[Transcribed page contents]

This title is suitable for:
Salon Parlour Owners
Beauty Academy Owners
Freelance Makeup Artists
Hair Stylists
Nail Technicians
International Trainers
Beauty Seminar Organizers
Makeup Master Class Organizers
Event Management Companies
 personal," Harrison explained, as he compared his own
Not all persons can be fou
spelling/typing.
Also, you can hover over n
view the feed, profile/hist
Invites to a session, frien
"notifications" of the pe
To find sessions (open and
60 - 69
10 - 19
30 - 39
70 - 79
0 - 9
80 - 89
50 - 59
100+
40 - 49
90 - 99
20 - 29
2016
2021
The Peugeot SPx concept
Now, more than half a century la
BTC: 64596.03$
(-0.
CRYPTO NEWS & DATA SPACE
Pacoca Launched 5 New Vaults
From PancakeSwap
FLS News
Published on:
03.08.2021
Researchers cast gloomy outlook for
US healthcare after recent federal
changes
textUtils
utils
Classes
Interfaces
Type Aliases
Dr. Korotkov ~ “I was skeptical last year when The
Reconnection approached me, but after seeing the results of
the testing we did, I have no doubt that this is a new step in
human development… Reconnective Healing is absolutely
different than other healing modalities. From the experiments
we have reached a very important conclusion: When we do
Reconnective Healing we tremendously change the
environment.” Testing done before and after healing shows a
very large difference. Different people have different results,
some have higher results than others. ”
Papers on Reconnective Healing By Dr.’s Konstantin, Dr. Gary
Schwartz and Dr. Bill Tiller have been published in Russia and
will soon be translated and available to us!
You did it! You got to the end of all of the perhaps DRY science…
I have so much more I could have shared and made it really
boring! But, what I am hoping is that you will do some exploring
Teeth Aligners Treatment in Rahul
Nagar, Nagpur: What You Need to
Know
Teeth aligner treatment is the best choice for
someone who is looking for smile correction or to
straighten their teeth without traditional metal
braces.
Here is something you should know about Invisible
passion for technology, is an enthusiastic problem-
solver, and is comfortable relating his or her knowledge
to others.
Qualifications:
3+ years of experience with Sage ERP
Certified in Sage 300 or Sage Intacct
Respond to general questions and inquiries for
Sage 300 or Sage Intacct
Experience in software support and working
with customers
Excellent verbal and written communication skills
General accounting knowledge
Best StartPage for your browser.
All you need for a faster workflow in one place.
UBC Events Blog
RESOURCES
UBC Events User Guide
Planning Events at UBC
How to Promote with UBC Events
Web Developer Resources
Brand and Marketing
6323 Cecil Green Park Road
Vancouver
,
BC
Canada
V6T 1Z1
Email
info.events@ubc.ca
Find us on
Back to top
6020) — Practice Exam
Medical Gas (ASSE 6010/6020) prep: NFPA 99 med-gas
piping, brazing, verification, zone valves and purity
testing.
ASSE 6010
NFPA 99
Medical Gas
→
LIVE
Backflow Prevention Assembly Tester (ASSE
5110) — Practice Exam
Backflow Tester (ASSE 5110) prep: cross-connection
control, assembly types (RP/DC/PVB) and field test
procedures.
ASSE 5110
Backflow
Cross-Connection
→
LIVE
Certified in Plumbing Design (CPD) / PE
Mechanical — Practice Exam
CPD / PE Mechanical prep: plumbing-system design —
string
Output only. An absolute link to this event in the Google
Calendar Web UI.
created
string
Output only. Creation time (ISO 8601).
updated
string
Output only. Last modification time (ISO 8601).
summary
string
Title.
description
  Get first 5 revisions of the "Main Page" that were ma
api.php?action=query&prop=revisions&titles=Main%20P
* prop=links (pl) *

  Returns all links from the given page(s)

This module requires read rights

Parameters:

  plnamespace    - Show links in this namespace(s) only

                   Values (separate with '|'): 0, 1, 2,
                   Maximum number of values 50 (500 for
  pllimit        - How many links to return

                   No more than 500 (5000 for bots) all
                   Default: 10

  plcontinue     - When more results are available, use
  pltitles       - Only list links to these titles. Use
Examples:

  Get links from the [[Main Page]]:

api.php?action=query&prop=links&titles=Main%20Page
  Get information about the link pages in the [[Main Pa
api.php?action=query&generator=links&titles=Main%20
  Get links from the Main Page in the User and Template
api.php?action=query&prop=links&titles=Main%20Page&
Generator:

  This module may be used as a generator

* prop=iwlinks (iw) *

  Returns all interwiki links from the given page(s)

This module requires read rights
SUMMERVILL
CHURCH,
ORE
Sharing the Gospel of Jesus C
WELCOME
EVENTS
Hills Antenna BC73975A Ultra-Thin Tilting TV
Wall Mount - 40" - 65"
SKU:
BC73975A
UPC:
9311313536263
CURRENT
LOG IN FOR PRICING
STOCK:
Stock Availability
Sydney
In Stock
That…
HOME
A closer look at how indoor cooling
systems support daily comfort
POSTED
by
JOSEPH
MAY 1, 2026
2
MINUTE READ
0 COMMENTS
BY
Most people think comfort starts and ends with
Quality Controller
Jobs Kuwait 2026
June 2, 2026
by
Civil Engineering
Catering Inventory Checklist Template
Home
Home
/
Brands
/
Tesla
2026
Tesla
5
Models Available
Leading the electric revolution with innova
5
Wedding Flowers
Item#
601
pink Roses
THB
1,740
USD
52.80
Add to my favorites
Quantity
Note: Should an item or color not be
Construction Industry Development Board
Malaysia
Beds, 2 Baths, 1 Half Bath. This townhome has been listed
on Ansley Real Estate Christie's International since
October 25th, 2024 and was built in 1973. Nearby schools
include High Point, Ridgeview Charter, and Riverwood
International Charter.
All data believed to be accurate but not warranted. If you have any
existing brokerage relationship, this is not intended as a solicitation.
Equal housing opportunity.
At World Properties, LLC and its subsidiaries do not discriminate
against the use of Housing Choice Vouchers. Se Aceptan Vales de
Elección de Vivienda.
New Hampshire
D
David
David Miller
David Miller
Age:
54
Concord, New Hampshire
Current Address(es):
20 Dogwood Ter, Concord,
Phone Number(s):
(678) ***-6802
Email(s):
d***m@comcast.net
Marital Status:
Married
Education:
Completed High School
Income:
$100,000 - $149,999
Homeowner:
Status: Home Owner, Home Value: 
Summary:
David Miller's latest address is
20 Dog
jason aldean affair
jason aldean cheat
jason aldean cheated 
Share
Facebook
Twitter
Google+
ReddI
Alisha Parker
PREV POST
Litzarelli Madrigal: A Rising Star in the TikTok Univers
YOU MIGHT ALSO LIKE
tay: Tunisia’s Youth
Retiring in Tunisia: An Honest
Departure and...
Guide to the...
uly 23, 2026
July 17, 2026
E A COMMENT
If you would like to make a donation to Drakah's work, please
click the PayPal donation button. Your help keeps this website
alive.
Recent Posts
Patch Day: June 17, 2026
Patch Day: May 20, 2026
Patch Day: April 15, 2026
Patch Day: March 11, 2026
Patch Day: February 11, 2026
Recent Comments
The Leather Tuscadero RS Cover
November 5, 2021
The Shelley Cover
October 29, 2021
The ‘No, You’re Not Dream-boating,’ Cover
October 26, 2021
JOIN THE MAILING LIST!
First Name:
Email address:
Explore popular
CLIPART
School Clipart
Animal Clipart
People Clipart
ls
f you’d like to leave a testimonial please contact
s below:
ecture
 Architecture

* _What you will do_
Determine which lines above include the word "October", and report those lines in full.

* _Exercise answer_
October 25th, 2024 and was built in 1973. Nearby schools
October 29, 2021
October 26, 2021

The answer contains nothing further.